Get session info and handle events

Many of the functions in the Live SDK support an optional callback parameter that your JavaScript-based app can use to control what happens after a call finishes.

You can also use an event handler to detect changes in user status. To handle events from the Live SDK, call WL.Event.subscribe. In this example, the code subscribes to the auth.login event, which is fired after the user signs in. After the code in the example runs and the user signs in, the onLogin function is called.


WL.Event.subscribe("auth.login", onLogin);

The onLogin function in this example displays the "Signed in" message.


function onLogin() {
    document.getElementById("infoLabel").innerText = "Signed in.";
}

Another common event that an app might track is auth.sessionChange. This event is fired when an aspect of the sign-in session changes, such as when the user consents to a new scope.

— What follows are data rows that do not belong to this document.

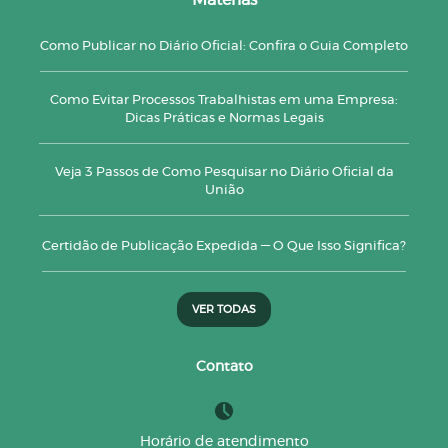
Matérias
Como Publicar no Diário Oficial: Confira o Guia Completo
Como Evitar Processos Trabalhistas em uma Empresa:
Dicas Práticas e Normas Legais
Veja 3 Passos de Como Pesquisar no Diário Oficial da
União
Certidão de Publicação Expedida — O Que Isso Significa?
VER TODAS
Contato
Horário de atendimento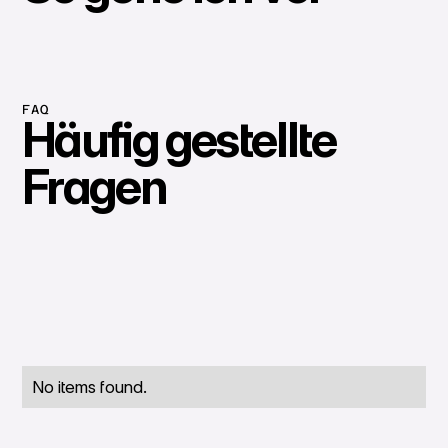
FAQ
Häufig gestellte
Fragen
No items found.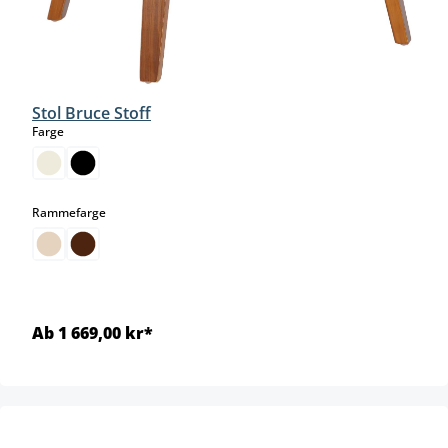
Stol Bruce Stoff
select
Farge
select
Rammefarge
Ab 1 669,00 kr*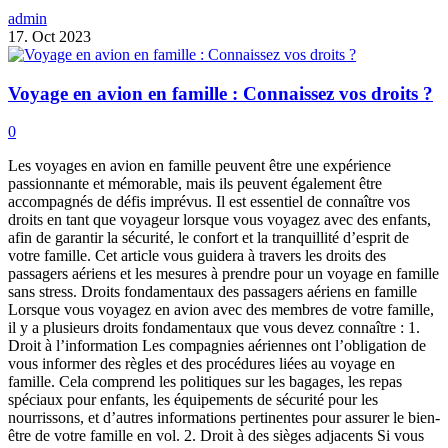
admin
17. Oct 2023
Voyage en avion en famille : Connaissez vos droits ?
0
Les voyages en avion en famille peuvent être une expérience
passionnante et mémorable, mais ils peuvent également être
accompagnés de défis imprévus. Il est essentiel de connaître vos
droits en tant que voyageur lorsque vous voyagez avec des enfants,
afin de garantir la sécurité, le confort et la tranquillité d’esprit de
votre famille. Cet article vous guidera à travers les droits des
passagers aériens et les mesures à prendre pour un voyage en famille
sans stress. Droits fondamentaux des passagers aériens en famille
Lorsque vous voyagez en avion avec des membres de votre famille,
il y a plusieurs droits fondamentaux que vous devez connaître : 1.
Droit à l’information Les compagnies aériennes ont l’obligation de
vous informer des règles et des procédures liées au voyage en
famille. Cela comprend les politiques sur les bagages, les repas
spéciaux pour enfants, les équipements de sécurité pour les
nourrissons, et d’autres informations pertinentes pour assurer le bien-
être de votre famille en vol. 2. Droit à des sièges adjacents Si vous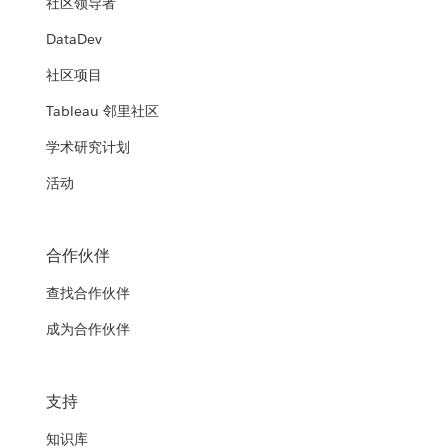
社区领导者
DataDev
社区项目
Tableau 邻里社区
学术研究计划
活动
合作伙伴
查找合作伙伴
成为合作伙伴
支持
知识库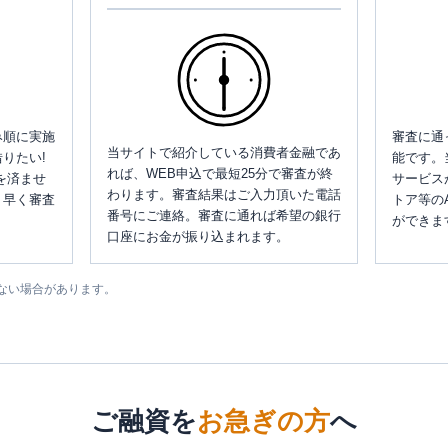
み順に実施
審査に通
当サイトで紹介している消費者金融であ
りたい!
能です。
れば、WEB申込で最短25分で審査が終
を済ませ
サービス
わります。審査結果はご入力頂いた電話
、早く審査
トア等の
番号にご連絡。審査に通れば希望の銀行
ができま
口座にお金が振り込まれます。
ない場合があります。
ご融資を
お急ぎの方
へ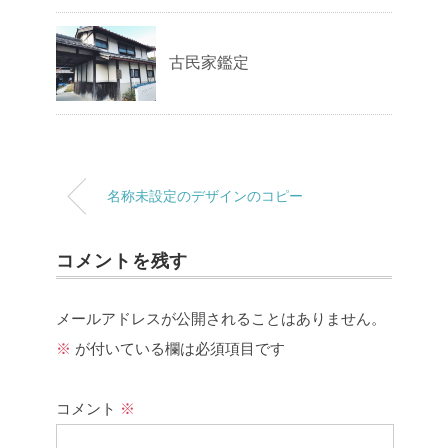
古民家鑑定
名称未設定のデザインのコピー
コメントを残す
メールアドレスが公開されることはありません。
※
が付いている欄は必須項目です
コメント
※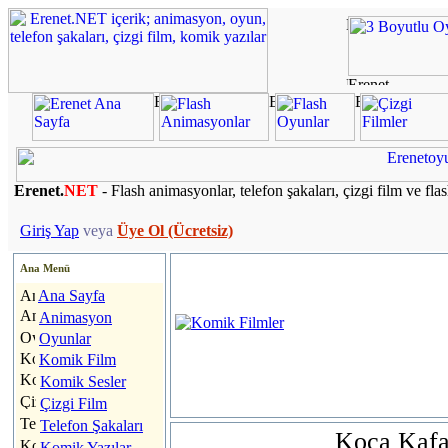
Erenet.
NET
- Flash animasyonlar, telefon şakaları, çizgi film ve fla
Giriş Yap
veya
Üye Ol (Ücretsiz)
Ana Menü
Ana Sayfa
Animasyon
Oyunlar
Komik Film
Komik Sesler
Çizgi Film
Telefon Şakaları
Koca Kafal
Komik Yazılar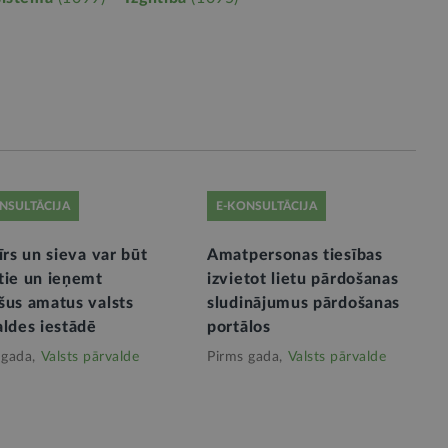
NSULTĀCIJA
E-KONSULTĀCIJA
īrs un sieva var būt
Amatpersonas tiesības
tie un ieņemt
izvietot lietu pārdošanas
šus amatus valsts
sludinājumus pārdošanas
aldes iestādē
portālos
 gada,
Valsts pārvalde
Pirms gada,
Valsts pārvalde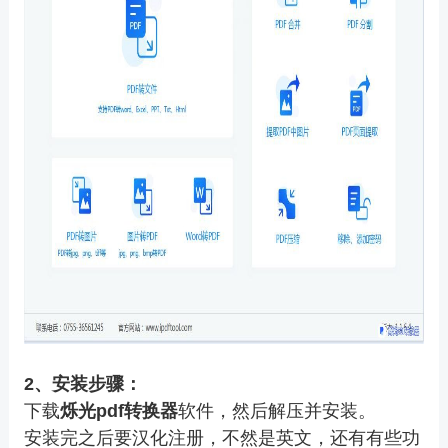
2、安装步骤：
下载
烁光pdf转换器
软件，然后解压并安装。
安装完之后要汉化注册，不然是英文，还有有些功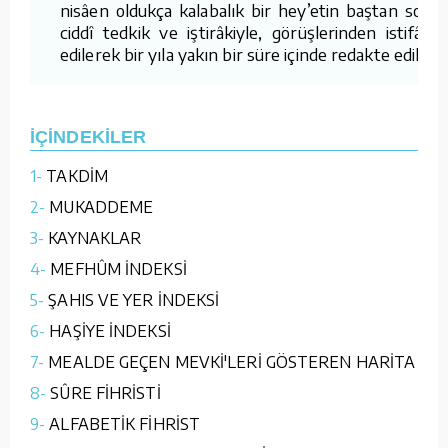
nisâen oldukça kalabalık bir hey’etin baştan sona
ciddî tedkik ve iştirâkiyle, görüşlerinden istifâde
edilerek bir yıla yakın bir süre içinde redakte edildi.
İÇİNDEKİLER
1-
TAKDİM
2-
MUKADDEME
3-
KAYNAKLAR
4-
MEFHÛM İNDEKSİ
5-
ŞAHIS VE YER İNDEKSİ
6-
HAŞİYE İNDEKSİ
7-
MEALDE GEÇEN MEVKİ'LERİ GÖSTEREN HARİTA
8-
SÛRE FİHRİSTİ
9-
ALFABETİK FİHRİST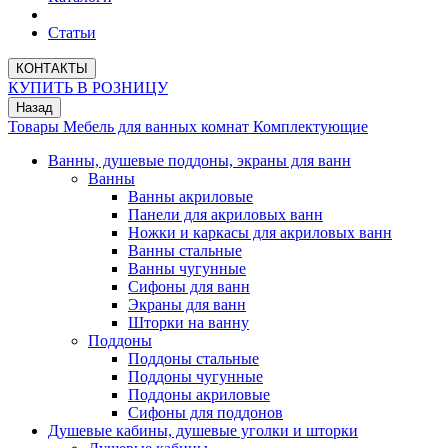
Статьи
КОНТАКТЫ
КУПИТЬ В РОЗНИЦУ
Назад
Товары
Мебель для ванных комнат
Комплектующие
Ванны, душевые поддоны, экраны для ванн
Ванны
Ванны акриловые
Панели для акриловых ванн
Ножки и каркасы для акриловых ванн
Ванны стальные
Ванны чугунные
Сифоны для ванн
Экраны для ванн
Шторки на ванну
Поддоны
Поддоны стальные
Поддоны чугунные
Поддоны акриловые
Сифоны для поддонов
Душевые кабины, душевые уголки и шторки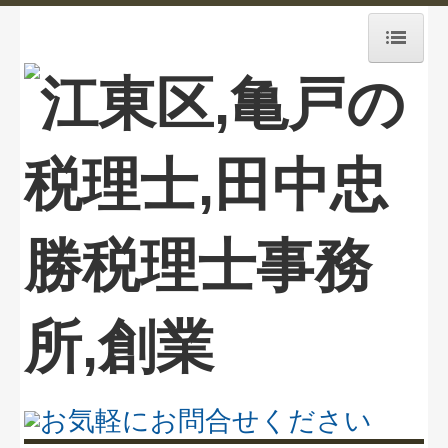
ホーム
業務案内
お知らせ
毎月、貴社を訪問します
事務所紹介
経営理念
FXクラウドシリーズ
改正消費税への対応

This example code subscribes to the auth.sessionChange event and specifies that the onSessionChange function is called when an aspect of the user's session changes.


WL.Event.subscribe("auth.sessionChange", onSessionChange);


The onSessionChange function calls WL.getSession to get a session object for the user. The session object contains information such as the user ID, access token, and the scopes to which the user has consented.


function onSessionChange() {
    var session = WL.getSession();
    if (session) {
    document.getElementById("infoLabel").innerText =
        "Something about the session changed.";
    }
    else {
        document.getElementById("infoLabel").innerText =
            "Signed out or session error.";
    }
}

Summary

You have just seen how to sign your users in to their OneDrive account. Next, you might want to give them the ability to work with their OneDrive files and folders in your app. To do this, see File and folder properties.

For more info about signing users in from Windows Runtime apps using C#/Microsoft Visual Basic and XAML, see Signing users in (XAML).